Он сделал шаг ближе, она сызнова отступила.
— Могу ли, — спросил, — в крайности… прийти… попросить совета?
Задумалась, собираясь с ответом.
— В крайней крайности. За советом приди.
Тут в дверь забарабанили бдительные персты. Мелитина исчезла, будто привиделась.
Уходя, он сунул привратнице серебряную деньгу. Не взяла:
— Мне не к чему. Оставь себе, девка, на красные ленточки.
Молчаливый Светёныш отвез в златоверхий терем. Берег путь перевоплощенного княжича от огородной калитки до господского верху, до самой его комнаты.
На сей раз дядька Борис не ждал. Юрий разоблачился и быстро завернул женскую одежду в узел, не зная, куда с ним деться. Однако долго раздумывать не пришлось: в дверь поскреблись. Он спешно открыл, надеясь увидеть Галицкого, но то был Светёныш. Глазами отыскав узел, молча взял его, поясно поклонился и вышел.

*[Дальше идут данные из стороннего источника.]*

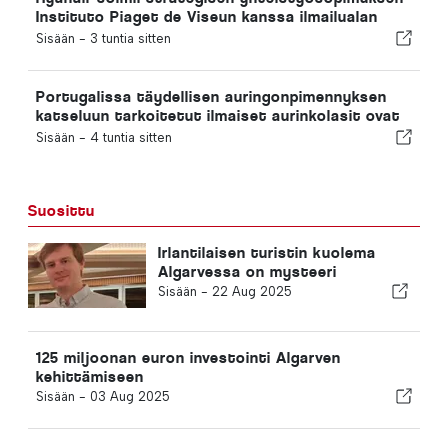
Instituto Piaget de Viseun kanssa ilmailualan
koulutuksen järjestämiseksi Portugalissa
Sisään -
3 tuntia sitten
Portugalissa täydellisen auringonpimennyksen
katseluun tarkoitetut ilmaiset aurinkolasit ovat
loppuneet
Sisään -
4 tuntia sitten
Suosittu
Irlantilaisen turistin kuolema
Algarvessa on mysteeri
Sisään -
22 Aug 2025
125 miljoonan euron investointi Algarven
kehittämiseen
Sisään -
03 Aug 2025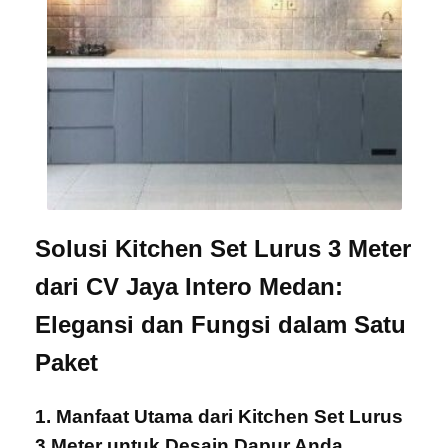
Solusi Kitchen Set Lurus 3 Meter
dari CV Jaya Intero Medan:
Elegansi dan Fungsi dalam Satu
Paket
1. Manfaat Utama dari Kitchen Set Lurus
3 Meter untuk Desain Dapur Anda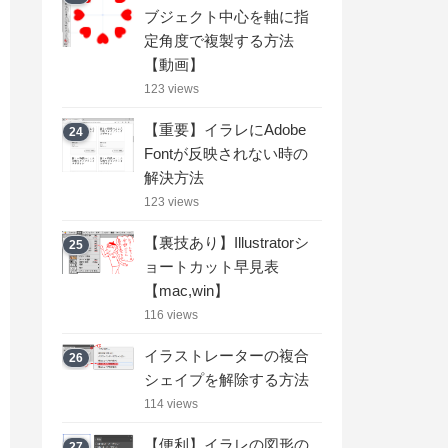
ブジェクト中心を軸に指
定角度で複製する方法
【動画】
123 views
【重要】イラレにAdobe
24
Fontが反映されない時の
解決方法
123 views
【裏技あり】Illustratorシ
25
ョートカット早見表
【mac,win】
116 views
イラストレーターの複合
26
シェイプを解除する方法
114 views
【便利】イラレの図形の
27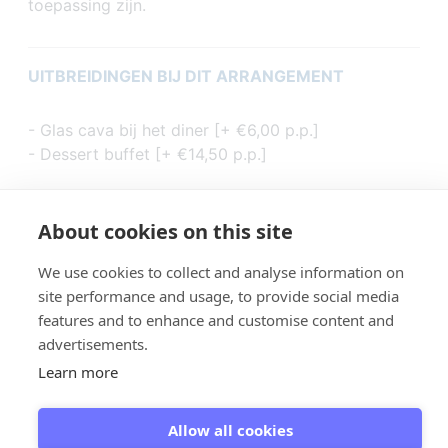
toepassing zijn.
UITBREIDINGEN BIJ DIT ARRANGEMENT
- Glas cava bij het diner [+ €6,00 p.p.]
- Dessert buffet [+ €14,50 p.p.]
About cookies on this site
We use cookies to collect and analyse information on
site performance and usage, to provide social media
features and to enhance and customise content and
advertisements.
Learn more
Giethoorn - Giethoorn Campaign
© 2026
Allow all cookies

Оставалось разостлать постель и лечь. Сон сразу простер объятия, унес куда-то в бревенчатую камору, наподобие той, что в монастырской привратницкой. Вот там и явился княжичу Борис Галицкий с блестящим мечом. И стал наносить удары по плечам, по лицу, обагряя Юрьевой кровью и пол, и стены. Несчастный сновидец проснулся в ужасе, отправился в мыленку, долго стряхивал скверный сон.

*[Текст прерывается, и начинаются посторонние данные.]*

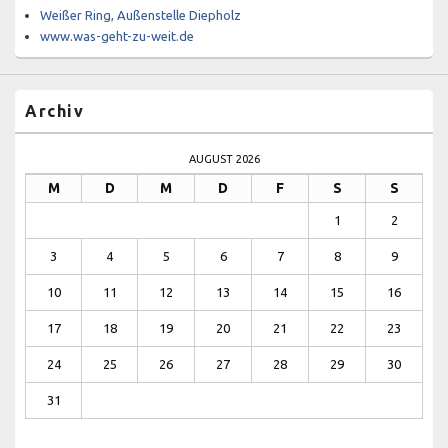
Weißer Ring, Außenstelle Diepholz
www.was-geht-zu-weit.de
Archiv
AUGUST 2026
M
D
M
D
F
S
S
1
2
3
4
5
6
7
8
9
10
11
12
13
14
15
16
17
18
19
20
21
22
23
24
25
26
27
28
29
30
31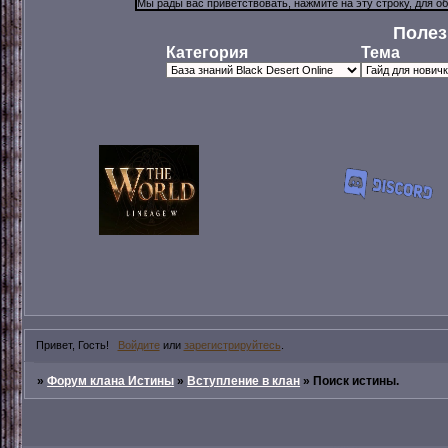
Полез
Категория
Тема
Привет, Гость!
Войдите
или
зарегистрируйтесь
.
»
Форум клана Истины
»
Вступление в клан
»
Поиск истины.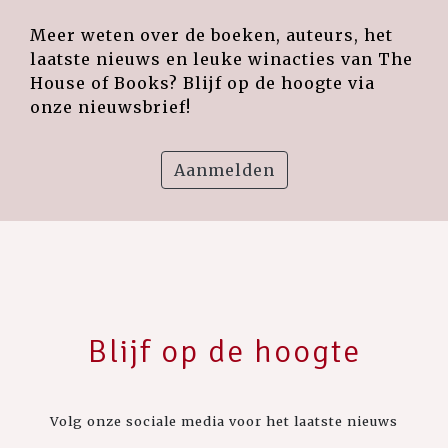
Meer weten over de boeken, auteurs, het
laatste nieuws en leuke winacties van The
House of Books? Blijf op de hoogte via
onze nieuwsbrief!
Aanmelden
Blijf op de hoogte
Volg onze sociale media voor het laatste nieuws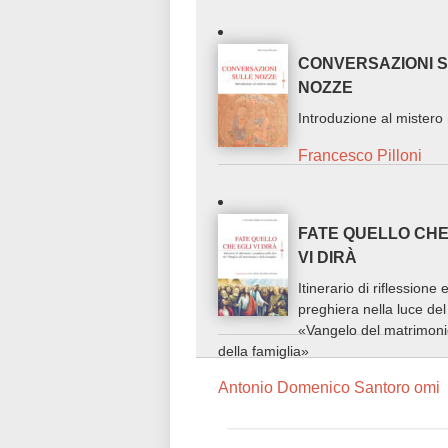
CONVERSAZIONI 
NOZZE
Introduzione al mistero
Francesco Pilloni
FATE QUELLO CHE
VI DIRÀ
Itinerario di riflessione 
preghiera nella luce del
«Vangelo del matrimoni
della famiglia»
Antonio Domenico Santoro omi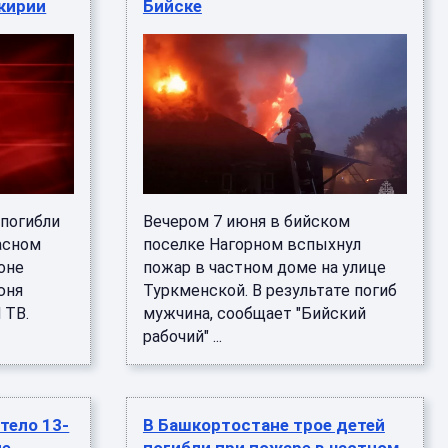
кирии
Бийске
 погибли
Вечером 7 июня в бийском
асном
поселке Нагорном вспыхнул
оне
пожар в частном доме на улице
юня
Туркменской. В результате погиб
 ТВ.
мужчина, сообщает "Бийский
рабочий" ...
тело 13-
В Башкортостане трое детей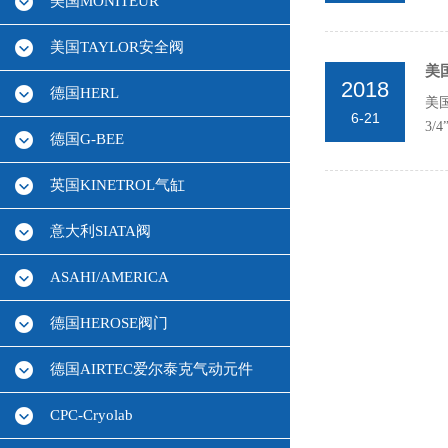
美国MONITEUR
前或
美国TAYLOR安全阀
美
2018
德国HERL
美
6-21
3
德国G-BEE
英国KINETROL气缸
意大利SIATA阀
ASAHI/AMERICA
德国HEROSE阀门
德国AIRTEC爱尔泰克气动元件
CPC-Cryolab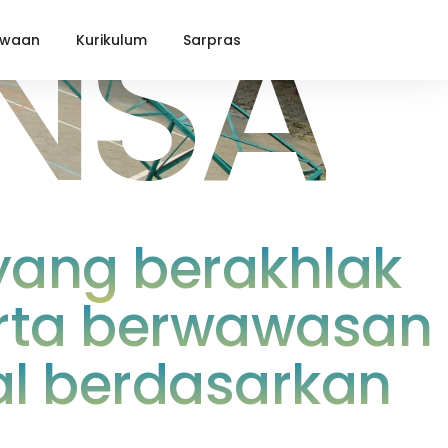
ANSA
swaan
Kurikulum
Sarpras
yang berakhlak
serta berwawasan
al berdasarkan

Дядька Борис принес поутренничать горячий калач с молоком. Услышав кровавый сон о своей особе, отмахнулся:
— Пустое.
Домникеюшка бы изъяснила потоньше. Юрий спросил:
— Так-таки и не ведаешь?
— Я не снотолкователь, — раздражился Борис. Но все же пообещал: — Разузнаю.
Он был озабочен тем, чтоб, не мешкая, подготовить княжича к скорому торжеству в Набережных сенях.

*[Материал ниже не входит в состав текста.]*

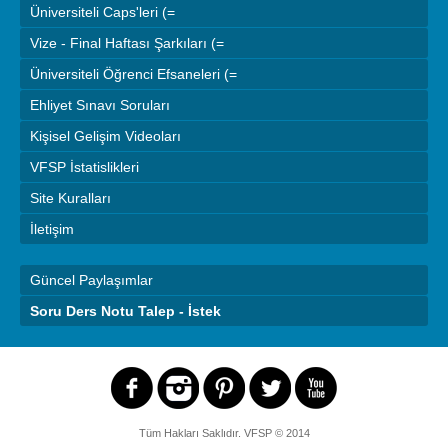
Üniversiteli Caps'leri (=
Vize - Final Haftası Şarkıları (=
Üniversiteli Öğrenci Efsaneleri (=
Ehliyet Sınavı Soruları
Kişisel Gelişim Videoları
VFSP İstatislikleri
Site Kuralları
İletişim
Güncel Paylaşımlar
Soru Ders Notu Talep - İstek
Tüm Hakları Saklıdır.
VFSP
© 2014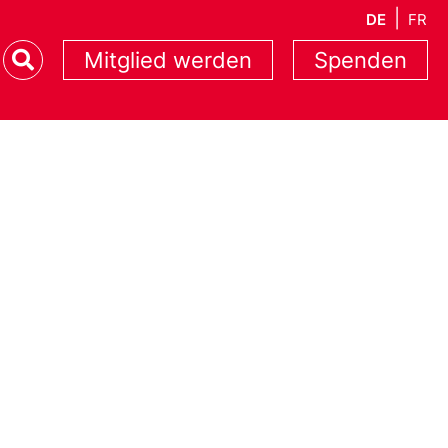
DE
FR
Mitglied werden
Spenden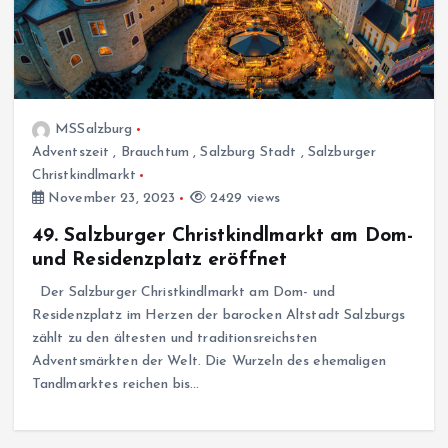
MSSalzburg
Adventszeit
,
Brauchtum
,
Salzburg Stadt
,
Salzburger
Christkindlmarkt
November 23, 2023
2429 views
49. Salzburger Christkindlmarkt am Dom-
und Residenzplatz eröffnet
Der Salzburger Christkindlmarkt am Dom- und
Residenzplatz im Herzen der barocken Altstadt Salzburgs
zählt zu den ältesten und traditionsreichsten
Adventsmärkten der Welt. Die Wurzeln des ehemaligen
Tandlmarktes reichen bis…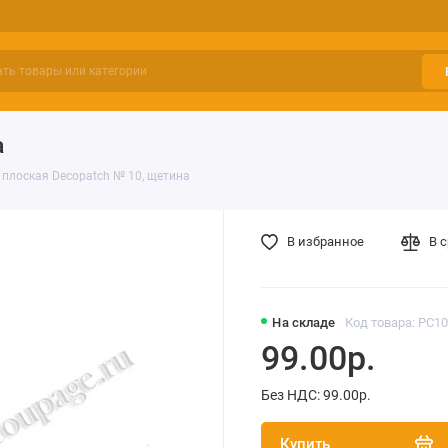
а
 плоская Decopatch № 10, щетина
В избранное
В 
На складе
Код товара: PC10
99.00р.
Без НДС: 99.00р.
Купить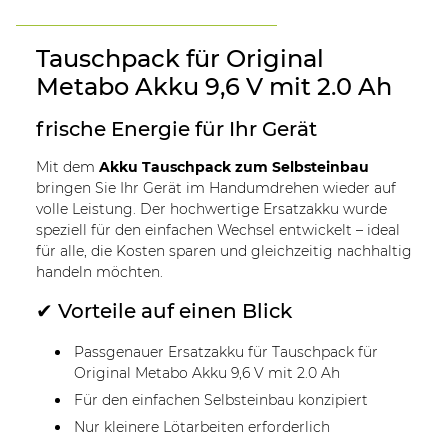
Tauschpack für Original
Metabo Akku 9,6 V mit 2.0 Ah
frische Energie für Ihr Gerät
Mit dem
Akku Tauschpack zum Selbsteinbau
bringen Sie Ihr Gerät im Handumdrehen wieder auf
volle Leistung. Der hochwertige Ersatzakku wurde
speziell für den einfachen Wechsel entwickelt – ideal
für alle, die Kosten sparen und gleichzeitig nachhaltig
handeln möchten.
✔ Vorteile auf einen Blick
Passgenauer Ersatzakku für Tauschpack für
Original Metabo Akku 9,6 V mit 2.0 Ah
Für den einfachen Selbsteinbau konzipiert
Nur kleinere Lötarbeiten erforderlich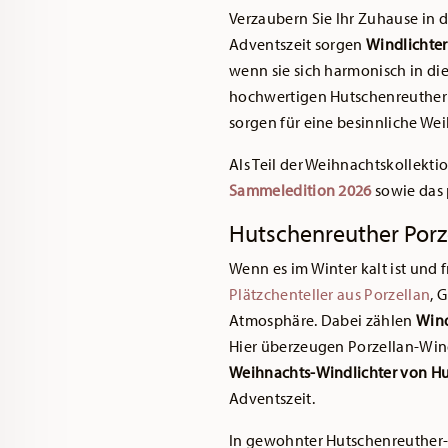
Verzaubern Sie Ihr Zuhause in 
Adventszeit sorgen
Windlichter
wenn sie sich harmonisch in di
hochwertigen Hutschenreuthe
sorgen für eine besinnliche W
Als Teil der Weihnachtskollekti
Sammeledition 2026
sowie das
Hutschenreuther Porz
Wenn es im Winter kalt ist und
Plätzchenteller aus Porzellan
, 
Atmosphäre. Dabei zählen
Wind
Hier überzeugen Porzellan-Windl
Weihnachts-Windlichter von H
Adventszeit.
In gewohnter Hutschenreuther-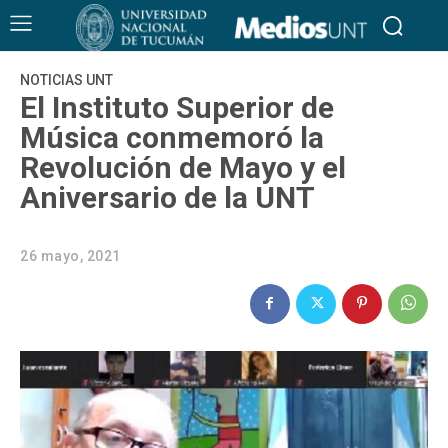
NOTICIAS UNT
El Instituto Superior de
Música conmemoró la
Revolución de Mayo y el
Aniversario de la UNT
26 mayo, 2021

Спустя малое время Юрий, как взрослый, уже без дядьки, вошел в светлую хоромину. Здесь все напомнило давешнее соборование, что устроила матунька в дни Донского побоища: те же боярские шапки-столбунцы, те же ризы с оплечьями. Только тогда было больше жен, нежели мужей, теперь наоборот. Юрий стал рядом с отцом, младшие братья Андрей и Петр, — с матерью. Посреди великокняжеского семейства возвышался мужественный Владимир Храбрый. Серебряно-бородатый лик, изборожденный морщинами, являл спокойствие и уверенность. Великий князь прилюдно от души обнял брата:
— Бог мира да будет с нами!
— Отложим нелюбие, — густо откликнулся князь Серпуховской, — не загубим любви!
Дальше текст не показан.